If only we had doc options for all the common Hollywood comedy situations. The Special Need fills this hole for the virginity-loss premise, which has been tackled by teen movies for decades and, taking it to the extreme, with sexless 40-year-olds, as well. Here we meet a 29-year-old virgin named Enea and follow him on an intercontinental mission to have him deflowered. His reason for being a late bloomer stems from his autism and, as we see when he’s hitting on women in the street, his overcompensating courage matched with underwhelming game. He also doesn’t have a sense of what league he’s in, nor does he have a basis for what to look for other than fashion magazine-quality beauties.
Fortunately, Enea has a friend in filmmaker Carlo Zoratti, who decided to document the adventure of the disabled man’s quest for sex. Starting out in Italy, where they can’t find a prostitute willing, let alone a prospective partner who doesn’t charge for it, Carlo, Enea and their other friend, Alex, drive north through Europe in the attempt to find a way to get the job done legally, safely and respectfully. Zoratti doesn’t film the plan and journey in the way you’d expect. There’s no introductory narration telling us of the objective, no breaking of the fourth wall to acknowledge that a film is even being made. Instead, he lets the story unfold seemingly naturally, albeit with a clear indication that this is more docudrama than documentary, and scenes, if not the entire picture, are for the most part orchestrated.

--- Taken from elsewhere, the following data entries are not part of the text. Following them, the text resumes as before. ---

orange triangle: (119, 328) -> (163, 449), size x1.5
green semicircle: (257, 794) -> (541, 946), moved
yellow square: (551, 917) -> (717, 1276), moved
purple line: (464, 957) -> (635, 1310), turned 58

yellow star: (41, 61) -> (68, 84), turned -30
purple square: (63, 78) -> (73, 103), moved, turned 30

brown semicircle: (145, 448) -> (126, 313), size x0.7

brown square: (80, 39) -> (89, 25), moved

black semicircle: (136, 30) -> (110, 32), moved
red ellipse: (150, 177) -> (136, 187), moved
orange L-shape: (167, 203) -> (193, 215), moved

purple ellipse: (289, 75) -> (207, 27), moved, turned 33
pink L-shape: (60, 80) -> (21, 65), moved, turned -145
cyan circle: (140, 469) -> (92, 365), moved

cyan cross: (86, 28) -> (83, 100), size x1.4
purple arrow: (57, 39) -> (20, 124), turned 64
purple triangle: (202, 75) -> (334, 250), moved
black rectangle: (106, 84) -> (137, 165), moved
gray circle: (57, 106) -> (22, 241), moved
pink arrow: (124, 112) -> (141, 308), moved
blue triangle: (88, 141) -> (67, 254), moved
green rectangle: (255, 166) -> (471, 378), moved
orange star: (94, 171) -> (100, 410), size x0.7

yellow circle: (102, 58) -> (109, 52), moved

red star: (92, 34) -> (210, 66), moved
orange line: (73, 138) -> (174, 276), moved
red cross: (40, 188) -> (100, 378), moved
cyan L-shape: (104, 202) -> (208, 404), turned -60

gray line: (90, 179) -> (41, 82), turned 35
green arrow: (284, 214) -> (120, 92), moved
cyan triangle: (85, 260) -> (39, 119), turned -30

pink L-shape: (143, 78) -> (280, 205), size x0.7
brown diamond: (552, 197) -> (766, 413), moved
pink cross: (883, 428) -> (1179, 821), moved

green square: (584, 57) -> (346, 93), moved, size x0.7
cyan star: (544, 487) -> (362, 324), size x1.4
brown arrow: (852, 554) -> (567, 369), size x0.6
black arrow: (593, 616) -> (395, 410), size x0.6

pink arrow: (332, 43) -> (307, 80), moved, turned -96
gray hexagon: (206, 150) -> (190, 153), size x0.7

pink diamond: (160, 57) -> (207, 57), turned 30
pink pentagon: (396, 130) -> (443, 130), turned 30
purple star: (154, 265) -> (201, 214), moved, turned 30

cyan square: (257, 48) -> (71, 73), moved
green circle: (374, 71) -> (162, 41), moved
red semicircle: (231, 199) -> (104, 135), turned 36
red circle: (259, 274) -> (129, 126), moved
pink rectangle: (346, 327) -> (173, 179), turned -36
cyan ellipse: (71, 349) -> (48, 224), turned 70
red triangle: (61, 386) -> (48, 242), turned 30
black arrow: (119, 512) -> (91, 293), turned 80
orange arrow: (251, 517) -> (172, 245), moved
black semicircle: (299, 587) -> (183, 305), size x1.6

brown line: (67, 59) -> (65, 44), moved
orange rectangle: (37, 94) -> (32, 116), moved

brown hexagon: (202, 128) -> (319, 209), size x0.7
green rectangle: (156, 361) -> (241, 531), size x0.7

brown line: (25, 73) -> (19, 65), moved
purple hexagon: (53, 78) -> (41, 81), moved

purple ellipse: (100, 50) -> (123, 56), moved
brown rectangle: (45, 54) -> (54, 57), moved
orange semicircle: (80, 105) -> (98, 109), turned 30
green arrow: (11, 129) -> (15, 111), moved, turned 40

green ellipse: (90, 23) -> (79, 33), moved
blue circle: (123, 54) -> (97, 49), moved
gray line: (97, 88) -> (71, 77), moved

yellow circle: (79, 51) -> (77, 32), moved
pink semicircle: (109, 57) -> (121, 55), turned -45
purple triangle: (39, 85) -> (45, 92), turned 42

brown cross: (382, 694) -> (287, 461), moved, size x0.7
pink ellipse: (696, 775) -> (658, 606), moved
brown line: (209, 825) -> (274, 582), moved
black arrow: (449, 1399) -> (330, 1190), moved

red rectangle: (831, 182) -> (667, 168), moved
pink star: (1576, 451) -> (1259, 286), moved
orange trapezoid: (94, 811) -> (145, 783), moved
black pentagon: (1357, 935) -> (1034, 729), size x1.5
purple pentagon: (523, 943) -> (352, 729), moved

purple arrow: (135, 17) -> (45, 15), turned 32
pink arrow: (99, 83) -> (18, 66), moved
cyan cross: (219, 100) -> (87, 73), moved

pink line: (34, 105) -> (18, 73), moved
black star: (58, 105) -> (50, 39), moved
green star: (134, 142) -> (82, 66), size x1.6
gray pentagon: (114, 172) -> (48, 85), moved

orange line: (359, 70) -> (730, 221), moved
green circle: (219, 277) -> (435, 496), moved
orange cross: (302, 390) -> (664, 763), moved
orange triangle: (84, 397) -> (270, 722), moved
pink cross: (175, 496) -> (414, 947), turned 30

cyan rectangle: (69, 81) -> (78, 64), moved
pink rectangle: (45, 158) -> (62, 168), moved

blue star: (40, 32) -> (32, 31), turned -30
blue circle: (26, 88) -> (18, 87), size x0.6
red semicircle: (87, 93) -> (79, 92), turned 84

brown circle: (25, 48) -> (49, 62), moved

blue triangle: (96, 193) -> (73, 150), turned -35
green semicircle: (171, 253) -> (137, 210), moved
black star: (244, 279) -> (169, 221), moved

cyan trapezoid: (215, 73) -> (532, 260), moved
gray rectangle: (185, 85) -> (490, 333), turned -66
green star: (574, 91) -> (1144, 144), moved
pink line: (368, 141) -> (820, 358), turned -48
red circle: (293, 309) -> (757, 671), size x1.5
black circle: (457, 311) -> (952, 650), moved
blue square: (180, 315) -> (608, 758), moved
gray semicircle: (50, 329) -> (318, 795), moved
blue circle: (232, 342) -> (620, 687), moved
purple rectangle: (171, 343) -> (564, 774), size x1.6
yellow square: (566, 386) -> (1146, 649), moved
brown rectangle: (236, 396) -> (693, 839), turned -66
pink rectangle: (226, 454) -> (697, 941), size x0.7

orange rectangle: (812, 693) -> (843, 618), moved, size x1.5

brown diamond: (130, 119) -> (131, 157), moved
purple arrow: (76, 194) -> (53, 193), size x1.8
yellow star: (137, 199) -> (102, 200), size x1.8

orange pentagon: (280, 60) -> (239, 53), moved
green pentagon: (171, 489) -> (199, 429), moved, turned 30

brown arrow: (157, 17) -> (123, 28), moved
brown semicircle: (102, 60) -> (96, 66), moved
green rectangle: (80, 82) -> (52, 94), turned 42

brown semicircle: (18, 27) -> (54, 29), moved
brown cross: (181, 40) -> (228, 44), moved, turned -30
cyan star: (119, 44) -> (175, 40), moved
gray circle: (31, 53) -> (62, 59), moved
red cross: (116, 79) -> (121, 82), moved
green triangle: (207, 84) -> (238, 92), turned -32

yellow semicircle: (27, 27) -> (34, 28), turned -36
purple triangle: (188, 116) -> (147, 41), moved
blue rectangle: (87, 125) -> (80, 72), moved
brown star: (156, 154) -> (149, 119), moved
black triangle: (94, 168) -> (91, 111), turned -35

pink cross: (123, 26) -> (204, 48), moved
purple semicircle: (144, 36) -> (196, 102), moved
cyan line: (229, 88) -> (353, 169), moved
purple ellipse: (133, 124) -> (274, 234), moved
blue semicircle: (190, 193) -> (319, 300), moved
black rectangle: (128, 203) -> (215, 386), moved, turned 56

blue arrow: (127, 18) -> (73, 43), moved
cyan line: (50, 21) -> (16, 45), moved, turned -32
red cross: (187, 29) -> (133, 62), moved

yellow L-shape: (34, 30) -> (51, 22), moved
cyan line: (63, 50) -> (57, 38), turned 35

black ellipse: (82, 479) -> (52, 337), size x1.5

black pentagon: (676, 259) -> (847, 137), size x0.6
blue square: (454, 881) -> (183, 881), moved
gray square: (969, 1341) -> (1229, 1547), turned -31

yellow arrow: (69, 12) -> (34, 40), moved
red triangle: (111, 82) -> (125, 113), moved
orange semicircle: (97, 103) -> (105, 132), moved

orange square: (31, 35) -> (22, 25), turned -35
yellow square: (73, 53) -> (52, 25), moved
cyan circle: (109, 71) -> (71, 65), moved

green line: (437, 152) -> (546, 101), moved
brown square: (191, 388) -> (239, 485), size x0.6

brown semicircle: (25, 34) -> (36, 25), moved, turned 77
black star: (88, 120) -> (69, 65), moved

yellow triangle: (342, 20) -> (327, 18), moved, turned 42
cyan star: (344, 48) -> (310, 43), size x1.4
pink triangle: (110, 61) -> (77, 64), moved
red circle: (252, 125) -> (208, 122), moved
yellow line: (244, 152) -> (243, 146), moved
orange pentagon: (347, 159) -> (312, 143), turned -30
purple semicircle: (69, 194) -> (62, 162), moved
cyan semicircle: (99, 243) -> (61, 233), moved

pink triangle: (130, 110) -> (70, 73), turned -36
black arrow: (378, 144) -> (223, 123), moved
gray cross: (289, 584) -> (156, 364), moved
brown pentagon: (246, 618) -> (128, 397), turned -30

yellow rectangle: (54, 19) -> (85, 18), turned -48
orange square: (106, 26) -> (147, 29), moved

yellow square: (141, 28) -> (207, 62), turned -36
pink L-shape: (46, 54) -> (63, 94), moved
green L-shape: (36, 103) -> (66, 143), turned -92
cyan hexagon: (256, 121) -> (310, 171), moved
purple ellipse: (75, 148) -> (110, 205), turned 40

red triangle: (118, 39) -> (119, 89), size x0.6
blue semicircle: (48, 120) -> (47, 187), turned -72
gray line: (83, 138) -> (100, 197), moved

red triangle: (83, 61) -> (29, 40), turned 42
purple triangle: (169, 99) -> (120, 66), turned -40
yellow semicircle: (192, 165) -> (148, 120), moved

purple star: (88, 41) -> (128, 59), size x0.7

The Special Need is the kind of movie that you immediately want answers to, as far as what’s real and what’s staged. They tend to be good film fest Q&A selections because audiences are compelled to understand how they were made. But as I realized thanks to the filmmakers not being present for the SXSW screenings, it doesn’t really matter. We can just enjoy the story that’s on-screen and come to our own conclusions about it. We can be perceptive and spot when Carlo is asking the other characters questions in a way that subtly drops in exposition and pushes the conversations and action in the direction he wants. And ultimately we can determine that the story and the mission might not even be Enea’s so much as Carlo and Alex’s.
It is also a film that functions more broadly as an exploration of what people desire. Enea may have a disability, but he’s hardly more confused about sex and love and what he wants than most human beings. And his friends wind up going through their own dramatic bouts of uncertainty, wondering if what they’re doing out on the road is truly of benefit to Enea in the long run. Did he even ask for this, or was he already sufficiently happy? Isn’t it just really just a road movie centered on male bonding but driven by the unimportant end goal for one of those men? There’s not a whole lot of material that isn’t dictated by the narrow task and premise, but what there is shows us a main character with plenty of interests, positive traits, reasons for someone to love him, whether it be a female partner, a close male friend or a movie viewer.
Spattered with visual and verbal innuendo, it’s a movie about sexual urges and urgency but not in an informational way. There are other documentaries on surrogates and therapists for the disabled detailing the logistics not found here. And there’s the wonderfully warm Monica & David to show us how romance can happen for people with a mental handicap. It’s not really important that the primary subject in The Special Need is autistic. This is a sweet, tender and identifiably true portrait of a person simply trying to make a connection and find love. The title indicates a double meaning, but I think for the movie’s universality there’s only one meaning that matters here.